We had previously reported that, on Oct. 19, 2016, North Fulton Medical Center Inc. and Atlanta Medical Center Inc. pleaded guilty to conspiring to defraud the United States and to violate the Anti-Kickback Statute. Tenet subsidiary Tenet HealthSystem Medical Inc. and its subsidiaries (THSM) also entered into a non-prosecution agreement (NPA) with the government at that time. Under the terms of the NPA, THSM and Tenet will avoid prosecution if they, among other requirements, cooperate with the government’s ongoing investigation and enhance their compliance and ethics program and internal controls. Tenet also agreed to retain an independent compliance monitor to address and reduce the risk of any recurrence of violations of the AKS by any entity owned in whole, or in part, by Tenet. Tenet and its subsidiaries also agreed to pay over $513 million to resolve the criminal charges and civil claims arising from the matter.
However, corporations can’t go to jail. Only people can.
According to a press release issued by the Department of Justice yesterday, John Holland, a former executive for Tenet Healthcare Corp., is now personally facing numerous criminal charges for orchestrating the health care fraud scheme that may have cost the federal government hundreds of millions of dollars. Holland, 60, of Dallas, was charged in an indictment filed on Jan. 24 in the Southern District of Florida with one count of mail fraud, one count of health care fraud and two counts of major fraud against the United States.

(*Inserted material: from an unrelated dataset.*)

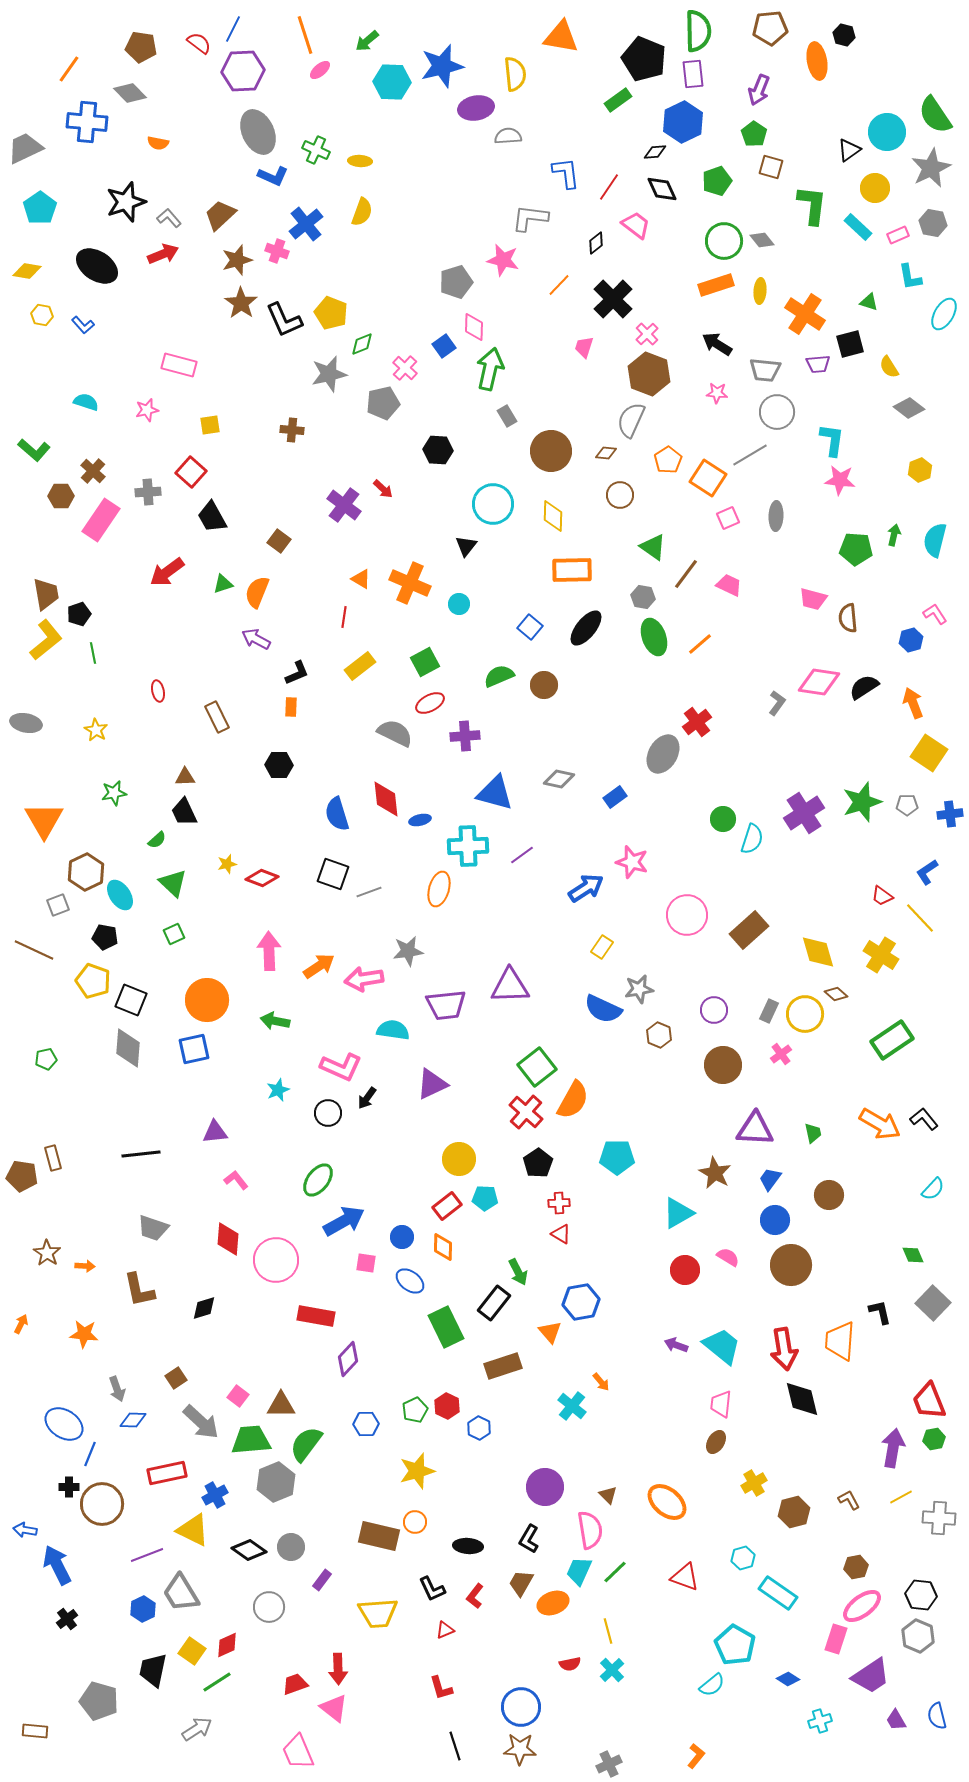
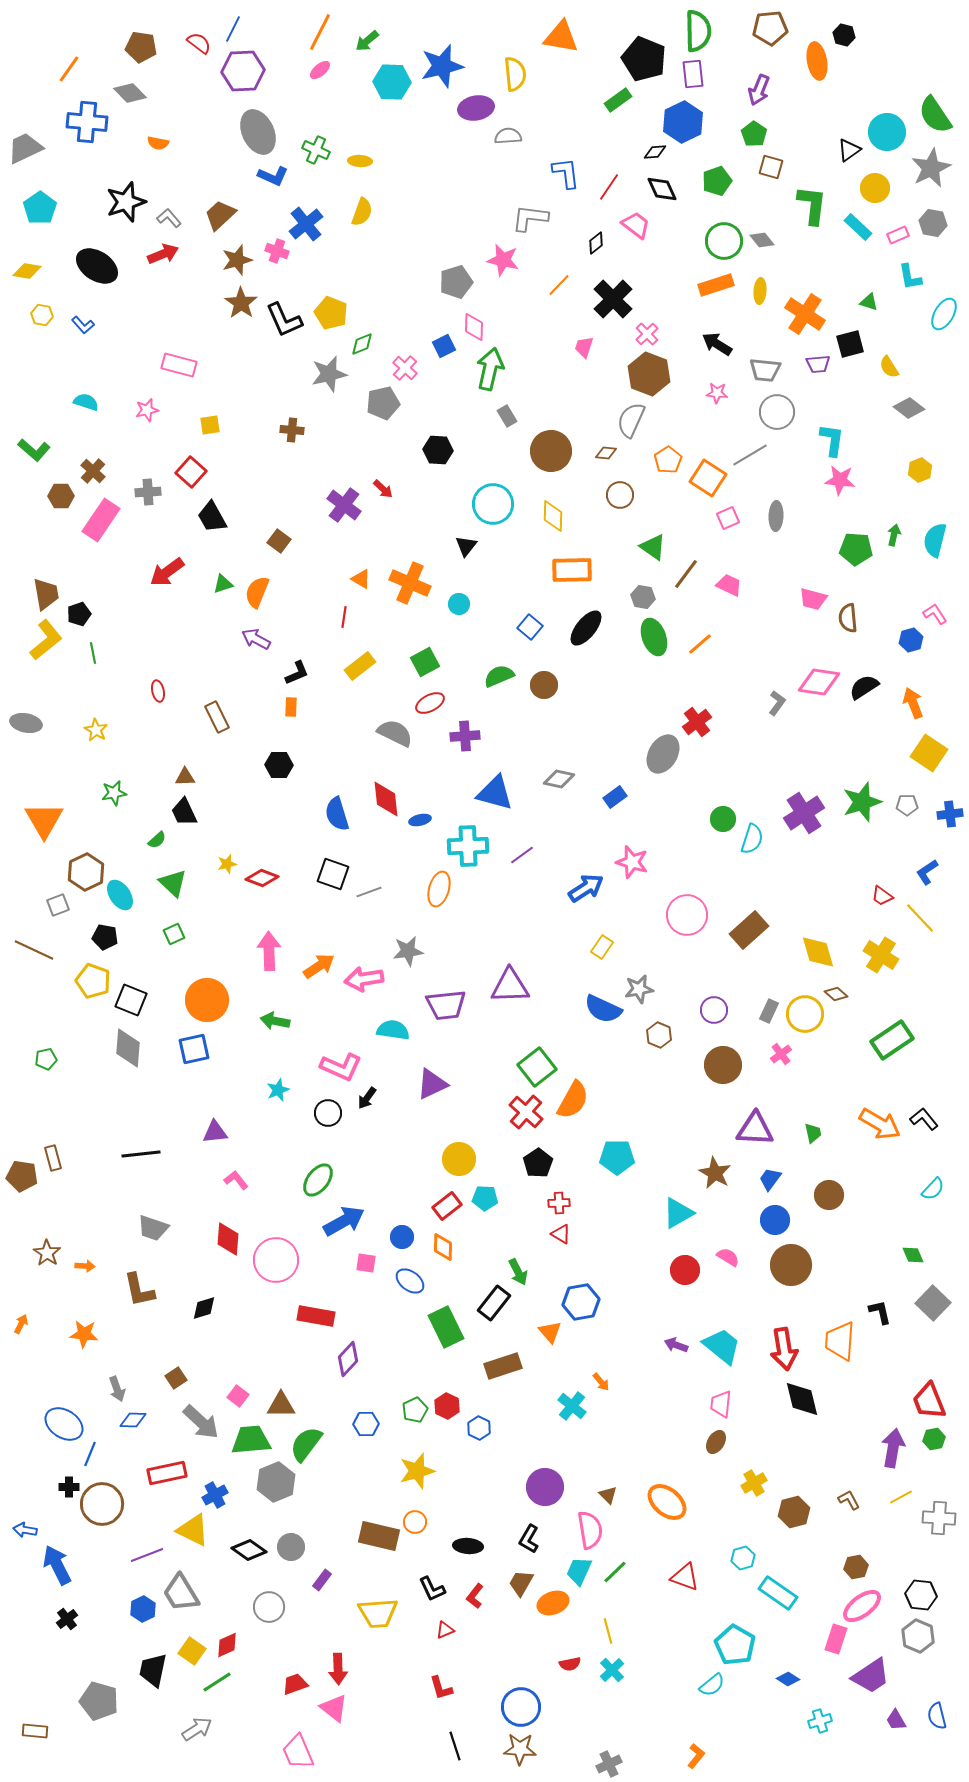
orange line at (305, 35): moved 15 px right, 3 px up; rotated 45 degrees clockwise
blue square at (444, 346): rotated 10 degrees clockwise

According to the indictment, Holland formerly served as a senior vice president of operations for Tenet Healthcare Corporation’s Southern States Region and as chief executive officer of North Fulton Medical Center Inc. in Roswell, Georgia. The indictment alleges that from approximately 2000 through 2013, Holland engaged in a scheme to defraud the United States, and the Georgia and South Carolina Medicaid Programs, by causing the payment of bribes and kickbacks in return for the referral of patients to North Fulton Medical Center Inc. and other Tenet hospitals in the Southern States Region, including Atlanta Medical Center Inc., Spalding Regional Medical Center Inc. and Hilton Head Hospital. From approximately 2007 through 2013, Tenet maintained and operated an affiliated billing center located in Boca Raton, Florida, that assisted in processing, for payment, Medicaid billings for these hospitals. Holland took affirmative steps to conceal the scheme including by circumventing internal accounting controls and falsifying Tenet’s books, records and reports. These kickbacks and bribes helped Tenet bill the Georgia and South Carolina Medicaid Programs over $400 million, and Tenet obtained more than $149 million in Medicaid and Medicare funds based on the resulting patient referrals, the indictment alleges.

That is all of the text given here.